Here are the details of maps for Camborne:
This detailed map covers the important mining town of Camborne.
Features include railway with station, part of Roskear Branch, Dolcoath Halt, tramway, Camborne Vean Mine, Rosewarne House, Brass & Iron Foundry, Wheal Gerry Shaft, Pengegon, Pengeon Coombe, Dolcoath Mine, Trevu, Camborne Beacon, Crane, Tregenna Villa, Weeth, Gustavus, town centre with individual houses neatly shown.
Tony Clifford provides a comprehensive introduction, of which this is a short extract: "By 1841 Camborne was overwhelmingly a mining town, with over two thirds of the local population employed directly by the mines and this is reflected in the built environment. The mining activity also attracted related industries such as numerous smithies (75 are recorded in the 1841 census) and small engineering workshops, including Richard Trevithick's workshop in the grounds of Rosewarne Park, Tehidy Road (now demolished) and Nicholas Holman's high pressure boiler works, founded in 1801. Nicholas (1777-1862) had four sons who formed a very successful company that became Holman Brothers, subsequently so much a part of the history of the town.
"At its height Holman's was spread over three sites in Camborne, employing about 3,500 people.
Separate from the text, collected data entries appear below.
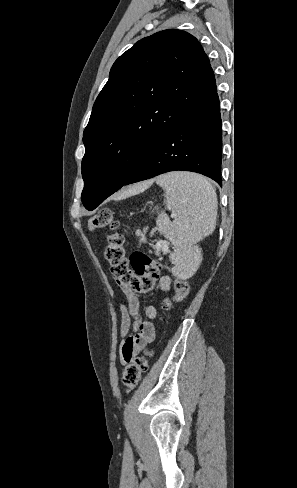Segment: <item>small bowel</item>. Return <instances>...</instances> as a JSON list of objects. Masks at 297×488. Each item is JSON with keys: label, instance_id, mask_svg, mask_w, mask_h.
<instances>
[{"label": "small bowel", "instance_id": "obj_1", "mask_svg": "<svg viewBox=\"0 0 297 488\" xmlns=\"http://www.w3.org/2000/svg\"><path fill=\"white\" fill-rule=\"evenodd\" d=\"M121 288L125 302L119 305L121 361L130 363L144 346L153 341L155 337L154 320L157 309L153 305L143 306L141 293L128 285L117 281ZM172 279L163 275L158 281V289L168 295L171 292Z\"/></svg>", "mask_w": 297, "mask_h": 488}]
</instances>
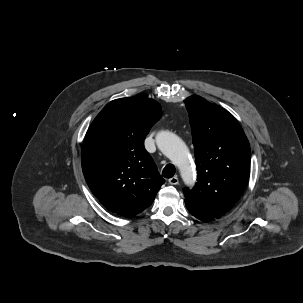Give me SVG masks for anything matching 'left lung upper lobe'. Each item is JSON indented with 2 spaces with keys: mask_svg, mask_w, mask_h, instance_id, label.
Segmentation results:
<instances>
[{
  "mask_svg": "<svg viewBox=\"0 0 303 303\" xmlns=\"http://www.w3.org/2000/svg\"><path fill=\"white\" fill-rule=\"evenodd\" d=\"M198 171L185 189L186 205L215 219L232 209L250 175V146L236 119L224 108L193 95L185 99Z\"/></svg>",
  "mask_w": 303,
  "mask_h": 303,
  "instance_id": "left-lung-upper-lobe-1",
  "label": "left lung upper lobe"
}]
</instances>
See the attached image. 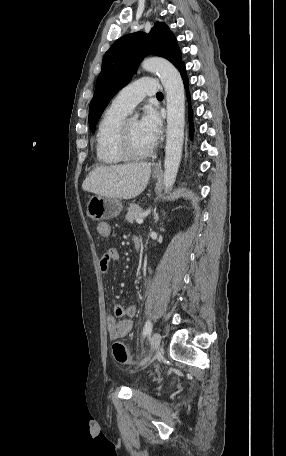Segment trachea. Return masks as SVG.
I'll use <instances>...</instances> for the list:
<instances>
[{
    "mask_svg": "<svg viewBox=\"0 0 286 456\" xmlns=\"http://www.w3.org/2000/svg\"><path fill=\"white\" fill-rule=\"evenodd\" d=\"M156 97H163L162 92H158V93L156 94Z\"/></svg>",
    "mask_w": 286,
    "mask_h": 456,
    "instance_id": "trachea-1",
    "label": "trachea"
}]
</instances>
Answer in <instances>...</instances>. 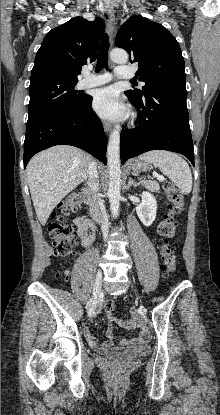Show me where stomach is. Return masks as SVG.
Wrapping results in <instances>:
<instances>
[{
	"label": "stomach",
	"instance_id": "stomach-1",
	"mask_svg": "<svg viewBox=\"0 0 220 415\" xmlns=\"http://www.w3.org/2000/svg\"><path fill=\"white\" fill-rule=\"evenodd\" d=\"M131 168L134 172H144L150 168V165L139 160H134L131 164Z\"/></svg>",
	"mask_w": 220,
	"mask_h": 415
}]
</instances>
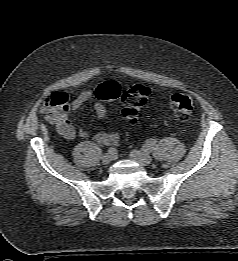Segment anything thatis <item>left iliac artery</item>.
Instances as JSON below:
<instances>
[{
  "label": "left iliac artery",
  "mask_w": 238,
  "mask_h": 261,
  "mask_svg": "<svg viewBox=\"0 0 238 261\" xmlns=\"http://www.w3.org/2000/svg\"><path fill=\"white\" fill-rule=\"evenodd\" d=\"M156 143H157V139H150L148 140L144 146H143V150L144 151H150L152 150L155 146H156Z\"/></svg>",
  "instance_id": "1"
}]
</instances>
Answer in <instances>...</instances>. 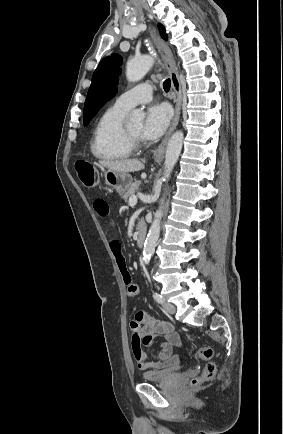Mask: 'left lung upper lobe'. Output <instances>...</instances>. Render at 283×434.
<instances>
[{
	"mask_svg": "<svg viewBox=\"0 0 283 434\" xmlns=\"http://www.w3.org/2000/svg\"><path fill=\"white\" fill-rule=\"evenodd\" d=\"M158 28L162 38L166 40L165 28L161 24H158ZM121 64L122 58L118 54L105 57L99 63L92 76V83L84 105V125H87L100 108L117 93Z\"/></svg>",
	"mask_w": 283,
	"mask_h": 434,
	"instance_id": "1",
	"label": "left lung upper lobe"
}]
</instances>
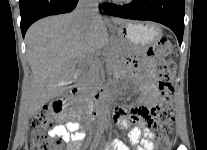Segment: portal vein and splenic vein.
I'll return each instance as SVG.
<instances>
[{
  "instance_id": "obj_1",
  "label": "portal vein and splenic vein",
  "mask_w": 207,
  "mask_h": 150,
  "mask_svg": "<svg viewBox=\"0 0 207 150\" xmlns=\"http://www.w3.org/2000/svg\"><path fill=\"white\" fill-rule=\"evenodd\" d=\"M95 62H100V60L98 58H95Z\"/></svg>"
}]
</instances>
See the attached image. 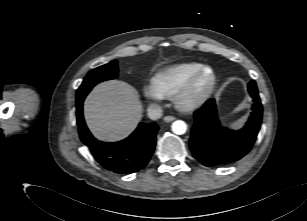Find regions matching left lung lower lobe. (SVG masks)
Here are the masks:
<instances>
[{
	"instance_id": "obj_1",
	"label": "left lung lower lobe",
	"mask_w": 307,
	"mask_h": 221,
	"mask_svg": "<svg viewBox=\"0 0 307 221\" xmlns=\"http://www.w3.org/2000/svg\"><path fill=\"white\" fill-rule=\"evenodd\" d=\"M254 108L247 124L238 131L220 126L214 99L194 113L195 124L189 141L194 157L207 167L236 162L253 146L262 121V104L254 83L248 86Z\"/></svg>"
}]
</instances>
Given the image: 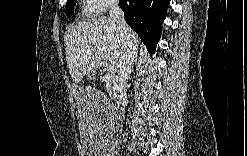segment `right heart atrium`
Listing matches in <instances>:
<instances>
[{"mask_svg":"<svg viewBox=\"0 0 247 156\" xmlns=\"http://www.w3.org/2000/svg\"><path fill=\"white\" fill-rule=\"evenodd\" d=\"M90 4H92L95 7L96 13H102L112 7L115 2L112 0H94L91 1Z\"/></svg>","mask_w":247,"mask_h":156,"instance_id":"obj_1","label":"right heart atrium"}]
</instances>
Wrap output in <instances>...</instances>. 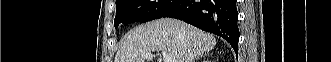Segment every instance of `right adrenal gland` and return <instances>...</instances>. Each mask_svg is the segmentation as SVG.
I'll return each mask as SVG.
<instances>
[{
  "label": "right adrenal gland",
  "mask_w": 331,
  "mask_h": 62,
  "mask_svg": "<svg viewBox=\"0 0 331 62\" xmlns=\"http://www.w3.org/2000/svg\"><path fill=\"white\" fill-rule=\"evenodd\" d=\"M207 54L205 53L204 55H200L197 58H195V60H193V62H195L196 60H198L199 58H202V56H206Z\"/></svg>",
  "instance_id": "1"
}]
</instances>
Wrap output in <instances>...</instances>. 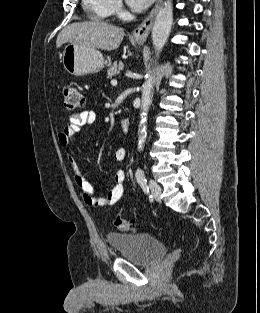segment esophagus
<instances>
[{
	"mask_svg": "<svg viewBox=\"0 0 260 313\" xmlns=\"http://www.w3.org/2000/svg\"><path fill=\"white\" fill-rule=\"evenodd\" d=\"M162 1L163 0H157L155 6L153 7L149 15L144 19V21L137 28L134 29L132 35L136 41L138 42L146 41L147 37L149 36L151 32V29L155 20V16L162 4Z\"/></svg>",
	"mask_w": 260,
	"mask_h": 313,
	"instance_id": "esophagus-1",
	"label": "esophagus"
}]
</instances>
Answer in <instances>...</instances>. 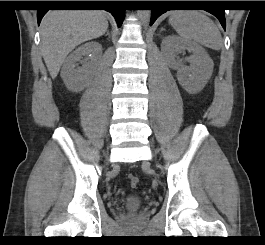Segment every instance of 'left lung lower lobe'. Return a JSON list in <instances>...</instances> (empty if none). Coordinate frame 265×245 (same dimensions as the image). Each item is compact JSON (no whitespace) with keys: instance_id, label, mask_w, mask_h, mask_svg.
Wrapping results in <instances>:
<instances>
[{"instance_id":"1","label":"left lung lower lobe","mask_w":265,"mask_h":245,"mask_svg":"<svg viewBox=\"0 0 265 245\" xmlns=\"http://www.w3.org/2000/svg\"><path fill=\"white\" fill-rule=\"evenodd\" d=\"M154 3L155 8L151 10L150 25H152L162 13L166 12L167 10H171L168 7H192L196 5L193 1H156ZM206 11L217 17L224 30L226 29L225 15L222 8H213Z\"/></svg>"}]
</instances>
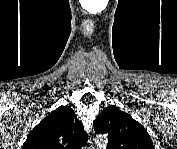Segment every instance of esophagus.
<instances>
[{
  "instance_id": "esophagus-1",
  "label": "esophagus",
  "mask_w": 177,
  "mask_h": 149,
  "mask_svg": "<svg viewBox=\"0 0 177 149\" xmlns=\"http://www.w3.org/2000/svg\"><path fill=\"white\" fill-rule=\"evenodd\" d=\"M88 149H93V143L91 140L88 141Z\"/></svg>"
}]
</instances>
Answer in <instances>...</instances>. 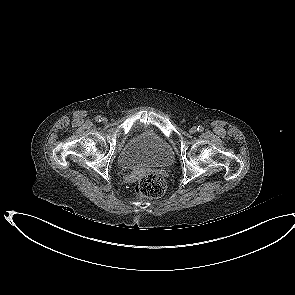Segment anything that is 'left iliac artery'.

The Rock Drill Department was next to the railway station; rock and pneumatic tools began to be manufactured on a large scale after the First World War. The company expanded into a huge variety of mining equipment as well as boilers; by 1966, 70 per cent of goods were exported to customers world-wide. Regrettably recession occurred in the 1970s and early 1980s and the company declined. After a period of mergers and amalgamations, CompAir closed the factory in 2003, with the loss of many jobs, and concentrated production in Germany. Little now remains of the Holman factories which used to dominate the town. The impressive frontage of the engineering works adjacent to the Centenary Chapel once occupied most of Wesley Street and appear as Brass & Iron Foundry on this map".
The map also includes a list of private residents from a 1910 directory, completing an excellent resource package for all who are interested in the history of Camborne.